Le procureur de la République Serigne Bassirou Guèye n’avait pas du tout été tendre avec elle : il l’accusait, du temps du règne de Me Abdoulaye Wade, de détourner les fonds des marchés qui lui sont attribués, sans exécuter les commandes et de rétrocéder aux ministres concernés des commissions.

Jeune institutrice, vive d’esprit, très ambitieuse, affectée au prestigieux Institut Jeanne d’Arc de Dakar, outre son travail, la native de Dagana porta un intérêt certain à la politique. Ainsi, elle fit ses premières armes dans les structures de base de l’Union progressiste sénégalaise (UPS) vers les années 60/70.

Elle fit une percée fulgurante dans la galaxie de la Coordination régionale des Femmes de Dakar, jusqu’à concurrencer la très charismatique Hadja Arame Diène, tribun hors pair, femme de réseaux, d’influence.

Protégée du puissant ministre Jean Colin, elle bénéficia des faveurs de celui-ci qui, par ses relations avec les ministres du gouvernement et les directeurs de sociétés, facilita à la Waalo-waalo de “gagner” des marchés publics de l’État : Senelec, Lonase, Le Soleil.

C’étaient les périodes fastes, les temps de l’archaïsme structurel au cœur d’un État embryonnaire qui n’était pas suffisamment structuré.

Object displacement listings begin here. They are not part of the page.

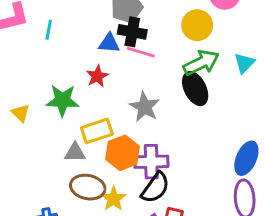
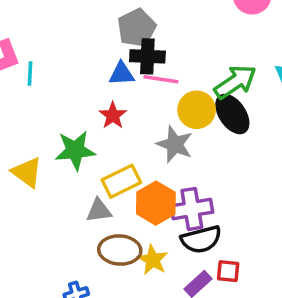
yellow circle: (197, 25) -> (197, 110), moved
cyan line: (49, 30) -> (30, 73), moved
yellow triangle: (21, 113) -> (27, 172), size x1.4
black semicircle: (155, 188) -> (201, 239), turned 48

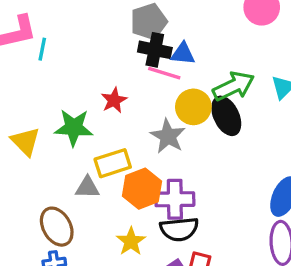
blue triangle: (122, 74) -> (183, 54), moved
brown ellipse: (120, 250) -> (57, 227), moved, turned 48

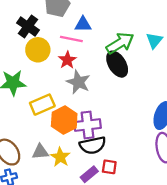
black cross: (155, 50) -> (28, 26), moved, turned 30
red star: (114, 100) -> (67, 60), moved
yellow circle: (193, 107) -> (38, 50), moved
gray triangle: (87, 187) -> (40, 152), moved

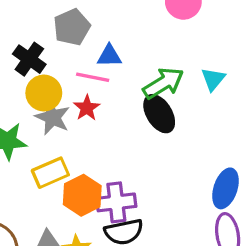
gray star: (78, 82) -> (52, 117), moved

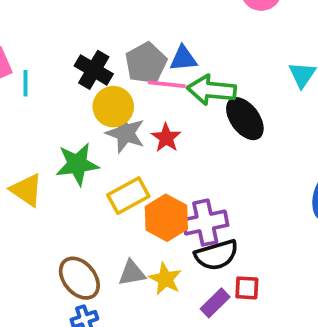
gray pentagon: (72, 27) -> (146, 63), moved
green arrow: (163, 83) -> (211, 90), moved, turned -138
red star: (87, 108) -> (166, 138), moved

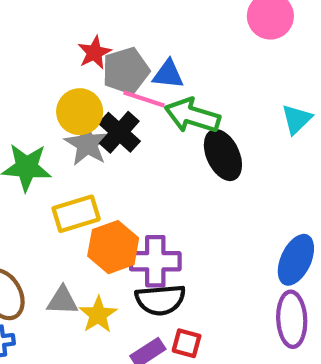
black cross: (94, 70) -> (119, 132), moved
red star: (166, 138) -> (94, 53), moved

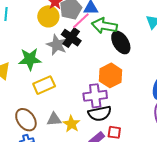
pink line: (144, 99) -> (81, 21), turned -54
yellow circle: (80, 112) -> (48, 16), moved
yellow rectangle: (76, 214) -> (44, 85), moved
orange hexagon: (113, 247) -> (111, 75), moved

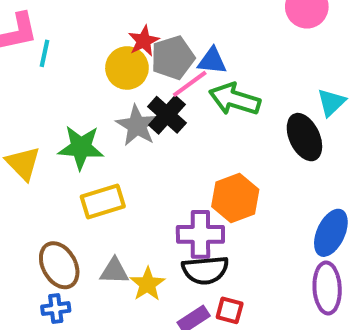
black ellipse: (121, 42) -> (304, 137), moved

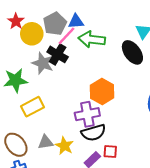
red star: (144, 41) -> (16, 21), moved

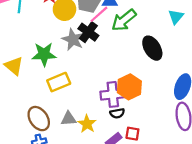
green arrow: (92, 39) -> (124, 20), turned -50
black ellipse: (132, 52) -> (152, 48), moved
orange hexagon: (102, 92) -> (129, 87), moved
black semicircle: (93, 133) -> (117, 113), size x0.6

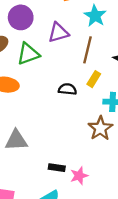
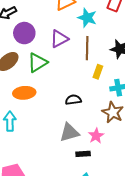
black semicircle: (67, 89) -> (73, 100), moved
gray triangle: (16, 140) -> (69, 132), moved
pink star: (79, 176) -> (96, 136), moved

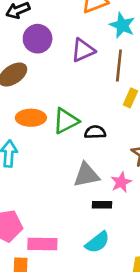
green triangle: (37, 63) -> (66, 121), moved

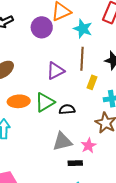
purple circle: (38, 39) -> (42, 27), moved
purple triangle: (83, 50) -> (55, 71), moved

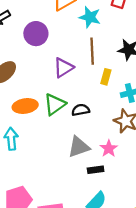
purple circle: (42, 27) -> (36, 34), moved

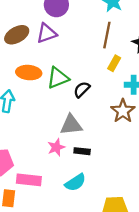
purple triangle: (63, 68) -> (47, 33), moved
black semicircle: (81, 110) -> (82, 90), turned -48
pink star: (109, 149) -> (56, 147), moved

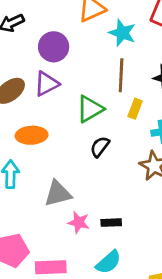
green triangle: (58, 78) -> (90, 109), moved
gray triangle: (71, 125) -> (58, 194), moved
pink star: (56, 147) -> (79, 222), turned -30

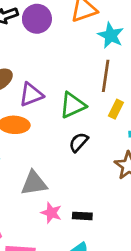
purple circle: (54, 47) -> (37, 19), moved
purple triangle: (47, 84) -> (31, 95), moved

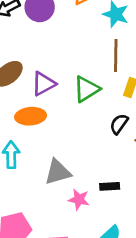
black semicircle: (79, 142) -> (119, 124), moved
black rectangle: (82, 216) -> (110, 186), moved

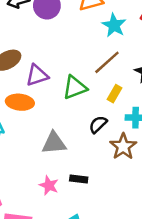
brown line: (116, 55) -> (107, 62), turned 36
gray triangle: (58, 172) -> (54, 143), moved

Le mode de passation des marchés publics n’était pas juridiquement encadré et contrôlé. Tout baignait dans l’informel, le népotisme, le chauvinisme. Amasser du fric et en quantité astronomique était des plus faciles pour quelqu’un qui avait des réseaux établis au cœur du système.

Aïda Ndiongue avait convoqué le business dans la politique ; forte de son entregent, elle bénéficiera de sa proximité avec l’État-Parti pour fructifier du capital, jusque dans la sous-région, sous le parapluie du Parti socialiste (Ps) et celui du Sopi, plus tard.

Sous Abdoulaye Wade, elle sert plus de faire-valoir qu’une responsable engagée à fond dans des activités harassantes. Elle est plus femme d’affaires que femme politique.

Sa proximité retrouvée avec un cousin de sang, Oumar Sarr, maire inamovible de Dagana, ministre de la République, Coordinateur du Parti démocratique sénégalais (PDS) à l’heure des règlements de comptes, allait lui être fatale.